In the high frequency transceiver of the present invention, the material of the first to sixth dielectric lines 22, 23, 25 to 27, 32, 33, 35 to 37, 39 is a resin such as ethylene tetrafluoride or polystyrene, or Low dielectric constant cordierite (2MgO · 2Al ₂ O ₃ · 5SiO ₂ ) ceramics, alumina (Al ₂ O ₃ ) ceramics, glass ceramics and the like are preferable, and these have low loss in high-frequency signals in the millimeter wave band. is there.

  The first to sixth dielectric lines 22, 23, 25 to 27, 32, 33, 35 to 37, 39 are basically rectangular in shape, but rounded at the corners of the rectangle. It is possible to use various cross-sectional shapes used for transmitting high-frequency signals.

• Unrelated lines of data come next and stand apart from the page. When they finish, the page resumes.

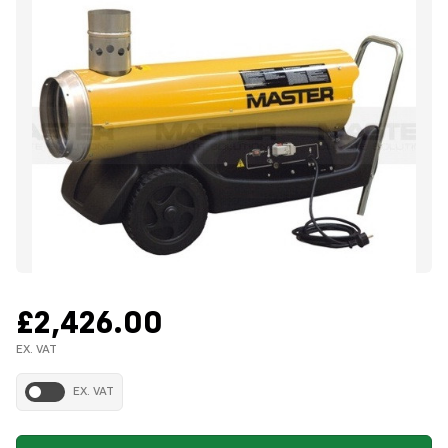
£2,426.00
EX. VAT
EX. VAT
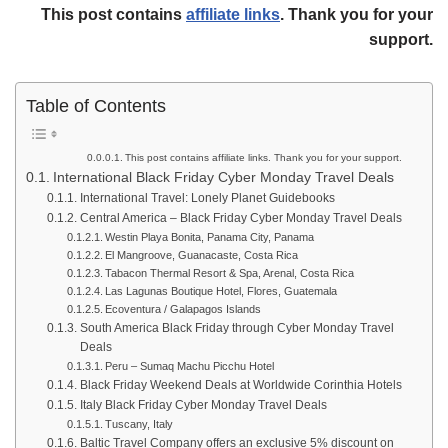
This post contains
affiliate links
. Thank you for your
support.
Table of Contents
This post contains affiliate links. Thank you for your support.
International Black Friday Cyber Monday Travel Deals
International Travel: Lonely Planet Guidebooks
Central America – Black Friday Cyber Monday Travel Deals
Westin Playa Bonita, Panama City, Panama
El Mangroove, Guanacaste, Costa Rica
Tabacon Thermal Resort & Spa, Arenal, Costa Rica
Las Lagunas Boutique Hotel, Flores, Guatemala
Ecoventura / Galapagos Islands
South America Black Friday through Cyber Monday Travel
Deals
Peru – Sumaq Machu Picchu Hotel
Black Friday Weekend Deals at Worldwide Corinthia Hotels
Italy Black Friday Cyber Monday Travel Deals
Tuscany, Italy
Baltic Travel Company offers an exclusive 5% discount on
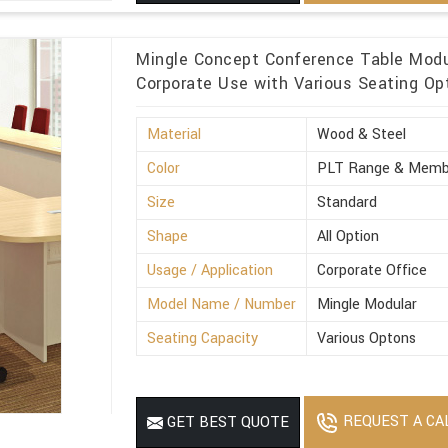
Mingle Concept Conference Table Modul
Corporate Use with Various Seating Op
Material
Wood & Steel
Color
PLT Range & Memb
Size
Standard
Shape
All Option
Usage / Application
Corporate Office
Model Name / Number
Mingle Modular
Seating Capacity
Various Optons
REQUEST A CA
GET BEST QUOTE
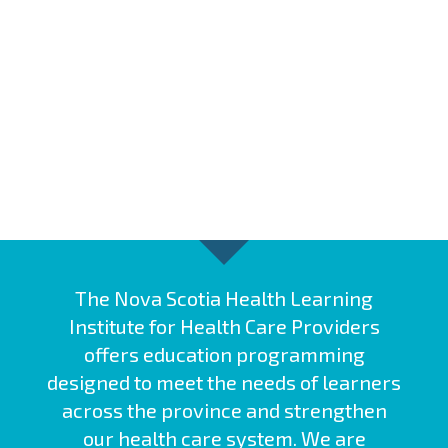
The Nova Scotia Health Learning
Institute for Health Care Providers
offers education programming
designed to meet the needs of learners
across the province and strengthen
our health care system. We are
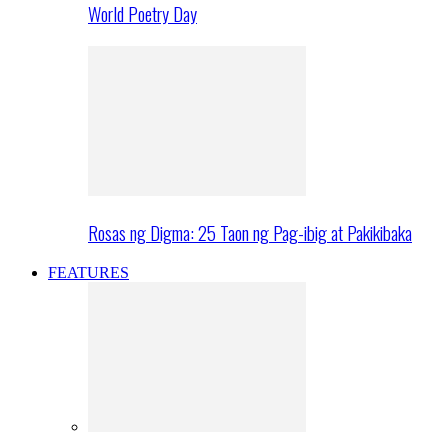
World Poetry Day
Rosas ng Digma: 25 Taon ng Pag-ibig at Pakikibaka
FEATURES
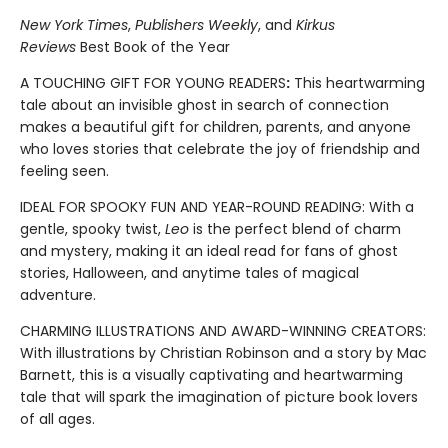
New York Times
,
Publishers Weekly
, and
Kirkus
Reviews
Best Book of the Year
A TOUCHING GIFT FOR YOUNG READERS
:
This heartwarming
tale about an invisible ghost in search of connection
makes a beautiful gift for children, parents, and anyone
who loves stories that celebrate the joy of friendship and
feeling seen.
IDEAL FOR SPOOKY FUN AND YEAR-ROUND READING: With a
gentle, spooky twist,
Leo
is the perfect blend of charm
and mystery, making it an ideal read for fans of ghost
stories, Halloween, and anytime tales of magical
adventure.
CHARMING ILLUSTRATIONS AND AWARD-WINNING CREATORS:
With illustrations by Christian Robinson and a story by Mac
Barnett, this is a visually captivating and heartwarming
tale that will spark the imagination of picture book lovers
of all ages.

The ferrite plates 24 and 34 are preferably made of zinc, nickel, and iron oxide (Zn _a Ni _b Fe _c O _x ), for example, for high frequency signals among ferrites.

  In addition, the shape of the ferrite plates 24 and 34 is usually a disc shape, but the planar shape may be a regular polygonal shape. In that case, when the number of dielectric lines to be connected is n (n is an integer of 3 or more), the planar shape is preferably a regular m-square (m is an integer greater than n of 3 or more).

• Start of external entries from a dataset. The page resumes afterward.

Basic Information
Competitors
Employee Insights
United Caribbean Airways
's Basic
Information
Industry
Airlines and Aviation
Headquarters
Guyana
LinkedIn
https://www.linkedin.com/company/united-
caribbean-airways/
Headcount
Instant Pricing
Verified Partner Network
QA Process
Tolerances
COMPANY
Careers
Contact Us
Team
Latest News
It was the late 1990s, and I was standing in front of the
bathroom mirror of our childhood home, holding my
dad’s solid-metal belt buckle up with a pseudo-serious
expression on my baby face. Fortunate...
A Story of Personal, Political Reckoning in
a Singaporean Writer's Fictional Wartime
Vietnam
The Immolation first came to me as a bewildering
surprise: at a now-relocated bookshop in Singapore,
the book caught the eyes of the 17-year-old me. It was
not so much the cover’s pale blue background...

  Further, the materials of the flat conductors 21, 31 and the other flat conductor not shown are Cu, Al, Fe, Ag, Au, Pt, SUS (stainless steel) in terms of high electrical conductivity and good workability. A conductive plate such as steel or brass (Cu-Zn alloy) is suitable. Or what formed these conductor layers on the surface of the insulating board which consists of ceramics, resin, etc. may be used.

  The non-reflective terminators 28, 38a, 38b are end portions of the fifth dielectric line 27, the fourth and fifth dielectric lines 36, 37 to which the non-reflective terminators 28, 38a, 38b are connected. On the other hand, a film-like resistor or wave absorber is attached to the upper and lower ends of the side surfaces (the surfaces not facing the inner surfaces of the flat conductors 21, 31 and the other flat conductor not shown). That's fine. At that time, the material of the resistor is preferably a nickel chromium alloy or carbon. In addition, as the material of the radio wave absorber, permalloy or sendust is suitable. If these materials are used, the millimeter wave signal can be attenuated efficiently. Further, materials other than these that can attenuate the millimeter wave signal may be used.

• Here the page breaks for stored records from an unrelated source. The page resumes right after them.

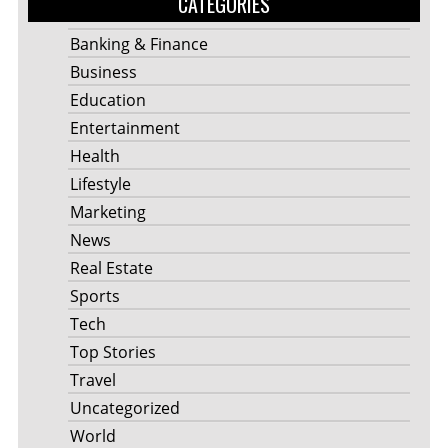
CATEGORIES
Banking & Finance
Business
Education
Entertainment
Health
Lifestyle
Marketing
News
Real Estate
Sports
Tech
Top Stories
Travel
Uncategorized
World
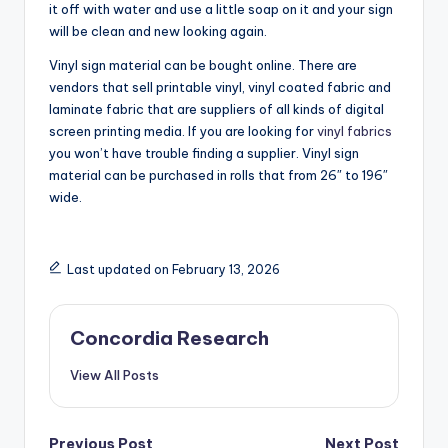
it off with water and use a little soap on it and your sign
will be clean and new looking again.
Vinyl sign material can be bought online. There are
vendors that sell printable vinyl, vinyl coated fabric and
laminate fabric that are suppliers of all kinds of digital
screen printing media. If you are looking for
vinyl fabrics
you won’t have trouble finding a supplier. Vinyl sign
material can be purchased in rolls that from 26″ to 196″
wide.
Last updated on February 13, 2026
Concordia Research
View All Posts
Previous Post
Next Post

  The substrates 40 and 44 are made of aluminum (Al) on one main surface of a plate-like substrate made of thermoplastic resin such as tetrafluoroethylene, polystyrene, glass ceramics, glass epoxy resin, epoxy resin, so-called liquid crystal polymer. , A choke-type bias supply line 41, 46 formed of a strip conductor made of gold (Au), copper (Cu), or the like is used.

  In the high frequency transmitter / receiver of the present invention, the configuration including the mixer of the present invention is important, and the high frequency transmission line connecting each circuit element is not only a non-radiative dielectric line but also a conductive line. Select a wave tube, dielectric waveguide, strip line, microstrip line, coplanar line, slot line, coaxial line, or a modified high-frequency transmission line according to the frequency band and application to be used. It doesn't matter. In addition to the millimeter wave band, the frequency band used as the high frequency signal is also effective for the microwave band or lower frequency band.

  Further, for the high-frequency oscillator, the modulator, and the mixer, a bipolar transistor, a field effect transistor (FET), or an integrated circuit (CMOS, MMIC, etc.) integrated with these may be used instead of the diode. In the first and second high-frequency transceivers of the present invention, a duplexer, a switch, a hybrid circuit, or the like may be used instead of the circulator 14. Similarly, in the third high-frequency transmitter / receiver of the present invention, a circulator, a duplexer, or a hybrid circuit may be used instead of the second changeover switch 72. The hybrid circuit includes a branch line type hybrid circuit in addition to the second rat race type hybrid coupler 75.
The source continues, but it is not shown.